最高気温が35度以上になっても「そんなに珍しくない」と感じるほど、猛暑が当たり前になった、近年の日本の夏。室内でも熱中症になるリスクはあり、生命を守るためにもエアコンは欠かせない存在だが、もしエアコンが故障したらどうなるのか? 修理してもらおうにも、業者がすぐに対応してくれるとは限らない。エアコンの代わりに扇風機を使うという選択肢も考えられるが、今の東京の熱帯夜で、扇風機だけで暑さをしのげるのか──。その実体験をレポートする。
都内のマンションに住む40代の男性会社員・西田さん(仮名)は、今年の夏、寝室のエアコンが故障。エアコンを修理したり、新しく買い替えたりするのではなく、扇風機で暑さをしのいだという。
扇風機の最大のメリットは、消費電力が少なく、電気代が安く済むことだろう。機種によって消費電力に差はあるが、扇風機にかかる電気代はエアコンの10分の1以下といわれる。さらに、本体の価格もエアコンに比べると圧倒的に安い。
「寝室で使っているエアコンが、運転開始して1時間くらいすると水が垂れてくるようになってしまったんです。自分で排水ホースを掃除してみましたが、全く改善されない。これはもう修理するしかないと思ったんですが、仕事が忙しく、業者を呼ぶ時間もない。今住んでいるマンションは賃貸で、近いうちに引っ越しを考えていることもあって、エアコンの修理は後回しにして、扇風機を買おうと思い立ちました。
幸いなことにリビングのエアコンは故障していないので、いざとなったら緊急避難できる。また、これまで、寝室のエアコンは夜寝る前にタイマーをセットするのと、朝起きて暑ければつける、という感じの使い方。寝る時以外の時間はあまり使っていなかったので、どうにかなるか、という思いもありました。とはいえ、家で扇風機を使うのは、小学生の頃以来。かれこれ35年ぶりくらいです」(西田さん・以下同)

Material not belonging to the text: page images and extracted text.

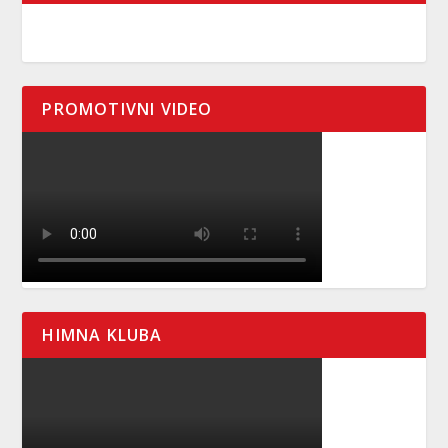
PROMOTIVNI VIDEO
HIMNA KLUBA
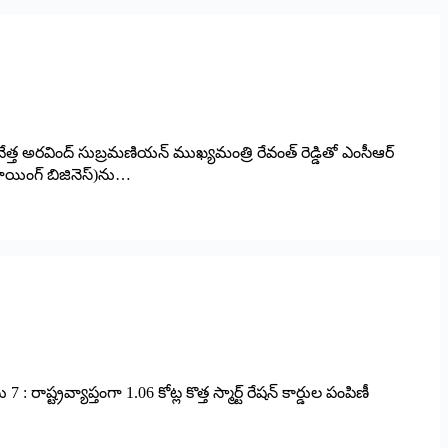
ికవేత్త అరవింద్ సుబ్రమణియన్ ముఖ్యమంత్రి రేవంత్ రెడ్డితో ఎంసీఆర్
డూయింగ్ బిజినెస్)ను…
ాష్ట్రవ్యాప్తంగా 1.06 కోట్ల కొత్త స్మార్ట్ రేషన్ కార్డుల పంపిణీ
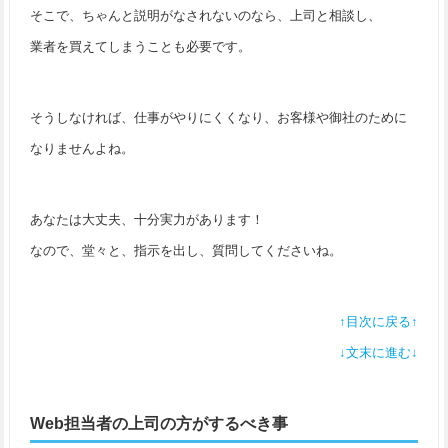
そこで、ちゃんと説明がなされないのなら、上司と相談し、
業者を買えてしまうことも必要です。
そうしなければ、仕事がやりにくくなり、お客様や御社のために
なりませんよね。
あなたは大丈夫、十分実力があります！
なので、堂々と、指示を出し、質問してくださいね。
↑目次に戻る↑
↓文末に進む↓
Web担当者の上司の方がするべき事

扇風機には直流電圧のDCモーター型と交流電圧のACモーター型が存在している。DCモーター型は音が静かで風量を細かく設定でき、ACモーター型よりも消費電力も少なくて済む。ただし、本体価格はDCモーター型のほうが高いとされている。
「基本的に就寝時に使う扇風機なので、静かな方がいいと思い、DCモーター型を選択。2万~3万円するものもありましたが、私が買ったのは6000円ほどの安いものです。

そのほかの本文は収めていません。